# Task item:
In the records that follow, show each line where the word "collapse" is present.
..............................
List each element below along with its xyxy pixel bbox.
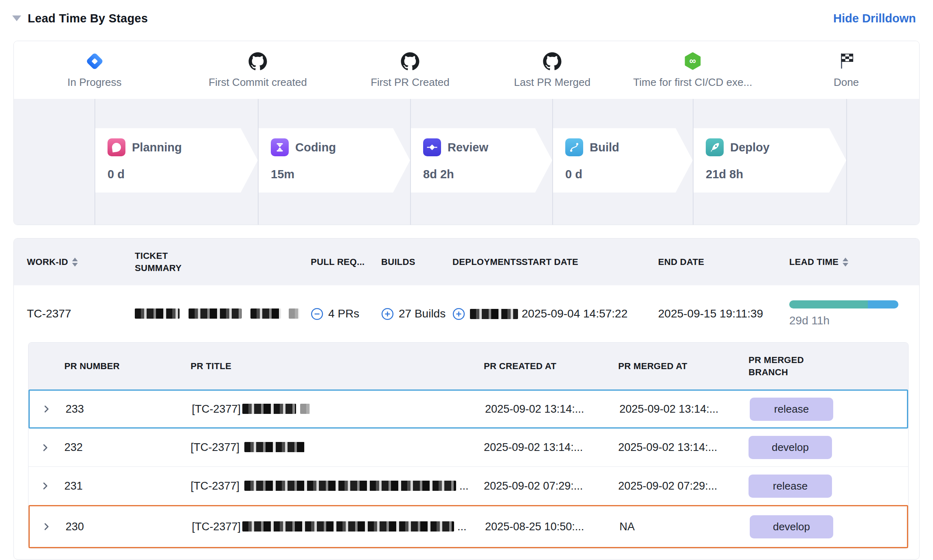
- pr-title: [TC-2377]...: [192, 521, 485, 533]
- redacted-text: [470, 309, 518, 319]
- rocket-icon: [706, 138, 724, 156]
- redacted-text: [300, 404, 310, 414]
- stage-chip-build: Build 0 d: [553, 128, 693, 192]
- milestone-first-pr: First PR Created: [333, 51, 487, 89]
- pr-merged-at: 2025-09-02 07:29:...: [618, 480, 749, 492]
- svg-text:∞: ∞: [689, 55, 696, 66]
- hourglass-icon: [271, 138, 289, 156]
- sort-icon[interactable]: [72, 258, 78, 267]
- stage-chip-planning: Planning 0 d: [95, 128, 258, 192]
- expand-deployments-icon[interactable]: [452, 308, 465, 320]
- end-date-cell: 2025-09-15 19:11:39: [658, 307, 789, 320]
- redacted-text: [244, 481, 456, 491]
- github-icon: [401, 51, 419, 71]
- checkered-flag-icon: [838, 51, 855, 71]
- work-table-row: TC-2377 4 PRs 27 Builds: [14, 285, 919, 342]
- redacted-text: [244, 442, 305, 452]
- stage-duration: 8d 2h: [423, 168, 552, 181]
- col-lead-time[interactable]: LEAD TIME: [789, 257, 906, 267]
- drilldown-header: Lead Time By Stages Hide Drilldown: [0, 0, 933, 28]
- redacted-text: [250, 308, 281, 319]
- col-pull-requests: PULL REQ...: [311, 257, 381, 267]
- builds-cell: 27 Builds: [381, 307, 452, 320]
- col-pr-number: PR NUMBER: [64, 361, 191, 372]
- jira-status-icon: [88, 51, 101, 71]
- branch-badge: release: [749, 475, 832, 498]
- lead-time-bar: [789, 300, 898, 308]
- start-date-cell: 2025-09-04 14:57:22: [522, 307, 658, 320]
- col-builds: BUILDS: [381, 257, 452, 267]
- redacted-text: [242, 521, 454, 532]
- col-work-id[interactable]: WORK-ID: [27, 257, 135, 267]
- col-ticket-summary: TICKET SUMMARY: [135, 250, 311, 274]
- pr-number: 233: [66, 403, 192, 416]
- stage-chip-coding: Coding 15m: [259, 128, 410, 192]
- redacted-text: [242, 404, 296, 414]
- branch-badge: develop: [749, 436, 832, 459]
- pr-created-at: 2025-09-02 13:14:...: [485, 403, 619, 416]
- merge-diamond-icon: [423, 138, 441, 156]
- milestone-done: Done: [769, 51, 920, 89]
- branch-badge: develop: [750, 515, 833, 538]
- pr-merged-at: NA: [619, 521, 750, 533]
- pr-merged-at: 2025-09-02 13:14:...: [618, 441, 749, 454]
- pr-table-header: PR NUMBER PR TITLE PR CREATED AT PR MERG…: [29, 343, 908, 389]
- stage-duration: 0 d: [565, 168, 693, 181]
- lead-time-cell: 29d 11h: [789, 300, 906, 327]
- collapse-prs-icon[interactable]: [311, 308, 323, 320]
- pr-created-at: 2025-09-02 07:29:...: [484, 480, 618, 492]
- col-pr-merged-branch: PR MERGED BRANCH: [749, 354, 897, 378]
- col-pr-created-at: PR CREATED AT: [484, 361, 618, 372]
- pr-title: [TC-2377]...: [191, 480, 484, 492]
- page-title: Lead Time By Stages: [28, 12, 148, 25]
- chevron-right-icon[interactable]: [41, 404, 66, 414]
- stage-duration: 0 d: [108, 168, 258, 181]
- github-icon: [248, 51, 267, 71]
- hide-drilldown-link[interactable]: Hide Drilldown: [833, 12, 916, 25]
- github-icon: [543, 51, 562, 71]
- pull-requests-cell: 4 PRs: [311, 307, 381, 320]
- col-start-date: START DATE: [522, 257, 658, 267]
- pr-created-at: 2025-08-25 10:50:...: [485, 521, 619, 533]
- work-item-table-card: WORK-ID TICKET SUMMARY PULL REQ... BUILD…: [13, 238, 920, 560]
- milestone-in-progress: In Progress: [17, 51, 172, 89]
- pr-table-row[interactable]: 233 [TC-2377] 2025-09-02 13:14:... 2025-…: [29, 389, 908, 429]
- pr-title: [TC-2377]: [192, 403, 485, 416]
- milestone-row: In Progress First Commit created First P…: [14, 41, 919, 99]
- stage-band: Planning 0 d Coding 15m: [14, 99, 919, 225]
- planning-leaf-icon: [108, 138, 125, 156]
- ticket-summary-cell: [135, 307, 311, 320]
- stage-duration: 15m: [271, 168, 410, 181]
- sort-icon[interactable]: [843, 258, 848, 267]
- pr-table-row[interactable]: 230 [TC-2377]... 2025-08-25 10:50:... NA…: [29, 505, 908, 548]
- pr-table: PR NUMBER PR TITLE PR CREATED AT PR MERG…: [28, 342, 909, 549]
- lead-time-pipeline-card: In Progress First Commit created First P…: [13, 41, 920, 225]
- pr-table-row[interactable]: 231 [TC-2377]... 2025-09-02 07:29:... 20…: [29, 467, 908, 505]
- col-pr-merged-at: PR MERGED AT: [618, 361, 749, 372]
- pr-merged-at: 2025-09-02 13:14:...: [619, 403, 750, 416]
- pr-table-row[interactable]: 232 [TC-2377] 2025-09-02 13:14:... 2025-…: [29, 429, 908, 467]
- stage-duration: 21d 8h: [706, 168, 846, 181]
- work-id-cell: TC-2377: [27, 307, 135, 320]
- stage-chip-deploy: Deploy 21d 8h: [694, 128, 846, 192]
- chevron-right-icon[interactable]: [40, 442, 64, 453]
- redacted-text: [189, 308, 241, 319]
- pr-number: 231: [64, 480, 191, 492]
- milestone-last-pr-merged: Last PR Merged: [475, 51, 630, 89]
- cicd-infinity-icon: ∞: [684, 51, 702, 71]
- milestone-first-commit: First Commit created: [180, 51, 335, 89]
- pipeline-curve-icon: [565, 138, 583, 156]
- chevron-right-icon[interactable]: [41, 521, 66, 532]
- pr-title: [TC-2377]: [191, 441, 484, 454]
- collapse-toggle-icon[interactable]: [12, 15, 21, 21]
- pr-created-at: 2025-09-02 13:14:...: [484, 441, 618, 454]
- expand-builds-icon[interactable]: [381, 308, 394, 320]
- col-pr-title: PR TITLE: [191, 361, 484, 372]
- work-table-header: WORK-ID TICKET SUMMARY PULL REQ... BUILD…: [14, 238, 919, 285]
- redacted-text: [135, 308, 180, 319]
- milestone-first-cicd: ∞ Time for first CI/CD exe...: [615, 51, 770, 89]
- redacted-text: [289, 308, 299, 319]
- stage-chip-review: Review 8d 2h: [411, 128, 552, 192]
- col-end-date: END DATE: [658, 257, 789, 267]
- chevron-right-icon[interactable]: [40, 481, 64, 491]
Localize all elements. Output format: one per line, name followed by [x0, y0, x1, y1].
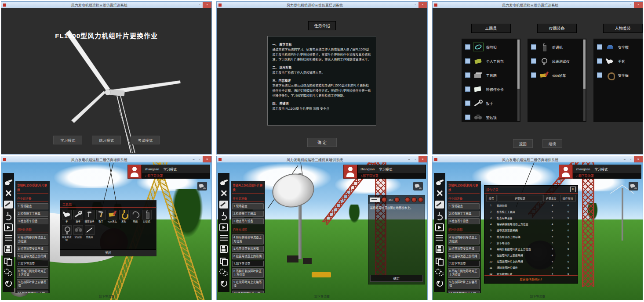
maximize-button[interactable]: [412, 156, 418, 162]
equipment-item[interactable]: 对讲机: [531, 42, 581, 52]
whistle-icon[interactable]: [435, 178, 444, 186]
equipment-item[interactable]: 望远镜: [465, 112, 515, 122]
step-item[interactable]: 4.将吊钩移到导流罩上方位置: [448, 234, 480, 244]
gear-icon[interactable]: [4, 268, 13, 276]
minimize-button[interactable]: [190, 2, 196, 8]
step-item[interactable]: 1.现场勘查: [17, 203, 48, 209]
mode-button[interactable]: 学习模式: [53, 136, 82, 144]
step-item[interactable]: 9.在故障叶片上安装吊绳: [448, 279, 480, 289]
item-checkbox[interactable]: [465, 58, 470, 64]
toolkit-item[interactable]: 手: [62, 210, 72, 223]
step-item[interactable]: 4.将吊钩移到导流罩上方位置: [232, 234, 264, 244]
toolkit-item[interactable]: 吊绳: [130, 210, 140, 223]
item-checkbox[interactable]: [465, 72, 470, 78]
maximize-button[interactable]: [628, 156, 634, 162]
step-item[interactable]: 4.将吊钩移到导流罩上方位置: [17, 234, 48, 244]
save-icon[interactable]: [220, 245, 228, 253]
save-icon[interactable]: [4, 245, 12, 253]
undo-icon[interactable]: [4, 279, 13, 287]
replay-icon[interactable]: [382, 197, 387, 202]
item-checkbox[interactable]: [465, 44, 470, 50]
scene-3d[interactable]: 华锐FL1500风机叶片更换 作业前准备 1.现场勘查2.检查施工工器具3.检查…: [217, 162, 427, 300]
close-button[interactable]: [634, 2, 643, 8]
copy-icon[interactable]: [435, 256, 444, 264]
item-checkbox[interactable]: [531, 58, 536, 64]
toolkit-item[interactable]: 望远镜: [73, 225, 83, 241]
item-checkbox[interactable]: [465, 86, 470, 92]
item-checkbox[interactable]: [531, 44, 536, 50]
item-checkbox[interactable]: [597, 44, 602, 50]
tools-icon[interactable]: [435, 189, 444, 197]
equipment-item[interactable]: 保险扣: [465, 42, 515, 52]
toolkit-close-button[interactable]: 关闭: [60, 249, 156, 256]
toolkit-item[interactable]: 对讲机: [142, 210, 152, 223]
maximize-button[interactable]: [196, 156, 203, 162]
continue-button[interactable]: 继续: [542, 139, 562, 148]
equipment-item[interactable]: 扳手: [465, 98, 515, 108]
record-close-icon[interactable]: [570, 187, 576, 192]
item-checkbox[interactable]: [465, 115, 470, 120]
list-icon[interactable]: [220, 235, 228, 242]
step-item[interactable]: 3.检查吊车设备: [17, 218, 48, 224]
maximize-button[interactable]: [628, 2, 634, 8]
save-icon[interactable]: [436, 245, 444, 253]
maximize-button[interactable]: [412, 2, 418, 8]
step-item[interactable]: 2.检查施工工器具: [232, 211, 264, 217]
step-item[interactable]: 9.在故障叶片上安装吊绳: [17, 279, 48, 289]
equipment-item[interactable]: 工具箱: [465, 70, 515, 80]
step-item[interactable]: 2.检查施工工器具: [17, 211, 48, 217]
edit-icon[interactable]: [219, 201, 228, 209]
play-icon[interactable]: [435, 223, 444, 231]
edit-icon[interactable]: [435, 201, 444, 209]
list-icon[interactable]: [5, 235, 12, 242]
minimize-button[interactable]: [622, 2, 628, 8]
equipment-item[interactable]: 个人工具包: [465, 56, 515, 66]
camera-view-button[interactable]: [197, 182, 207, 191]
play-icon[interactable]: [411, 197, 417, 202]
item-checkbox[interactable]: [531, 72, 536, 78]
guide-step-selector[interactable]: [370, 198, 380, 202]
equipment-item[interactable]: 检修作业卡: [465, 84, 515, 94]
toolkit-item[interactable]: 金属棒: [84, 225, 95, 241]
scrollbar[interactable]: [517, 40, 520, 121]
item-checkbox[interactable]: [597, 58, 602, 64]
minimize-button[interactable]: [406, 2, 412, 8]
minimize-button[interactable]: [622, 156, 628, 162]
step-item[interactable]: 9.在故障叶片上安装吊绳: [232, 279, 264, 289]
toolkit-item[interactable]: 风速测试仪: [62, 225, 72, 241]
stop-icon[interactable]: [418, 197, 423, 202]
gear-icon[interactable]: [219, 268, 228, 276]
step-item[interactable]: 8.吊钩升到故障叶片正上方位置: [232, 268, 264, 278]
minimize-button[interactable]: [406, 156, 412, 162]
copy-icon[interactable]: [219, 256, 228, 264]
camera-view-button[interactable]: [413, 182, 423, 191]
step-item[interactable]: 2.检查施工工器具: [448, 211, 480, 217]
tools-icon[interactable]: [4, 189, 13, 197]
step-item[interactable]: 5.给导流罩安装吊绳: [448, 246, 480, 252]
toolkit-item[interactable]: 吊钩: [119, 210, 129, 223]
scrollbar[interactable]: [583, 40, 586, 121]
mode-button[interactable]: 练习模式: [92, 136, 121, 144]
audio-icon[interactable]: [405, 197, 410, 202]
copy-icon[interactable]: [4, 256, 13, 264]
step-item[interactable]: 6.拉直导流罩上的吊绳: [232, 253, 264, 259]
item-checkbox[interactable]: [465, 101, 470, 106]
close-button[interactable]: [203, 156, 211, 162]
list-icon[interactable]: [436, 235, 443, 242]
step-item[interactable]: 7.卸下导流罩: [448, 261, 480, 267]
close-button[interactable]: [418, 156, 427, 162]
play-icon[interactable]: [219, 223, 228, 231]
step-item[interactable]: 8.吊钩升到故障叶片正上方位置: [448, 268, 480, 278]
step-item[interactable]: 10.拉直故障叶片上的吊绳: [448, 291, 480, 293]
step-item[interactable]: 3.检查吊车设备: [448, 218, 480, 224]
close-button[interactable]: [203, 2, 211, 8]
whistle-icon[interactable]: [219, 178, 228, 186]
equipment-item[interactable]: 安全绳: [597, 70, 643, 80]
play-icon[interactable]: [4, 223, 13, 231]
step-item[interactable]: 8.吊钩升到故障叶片正上方位置: [17, 268, 48, 278]
minimize-button[interactable]: [190, 156, 196, 162]
step-item[interactable]: 7.卸下导流罩: [17, 261, 48, 267]
back-button[interactable]: 返回: [513, 139, 533, 148]
undo-icon[interactable]: [219, 279, 228, 287]
edit-icon[interactable]: [4, 201, 13, 209]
..............................
# Solution for this task:
- collapse-prs-icon[interactable]: [311, 308, 323, 320]
- collapse-toggle-icon[interactable]: [12, 15, 21, 21]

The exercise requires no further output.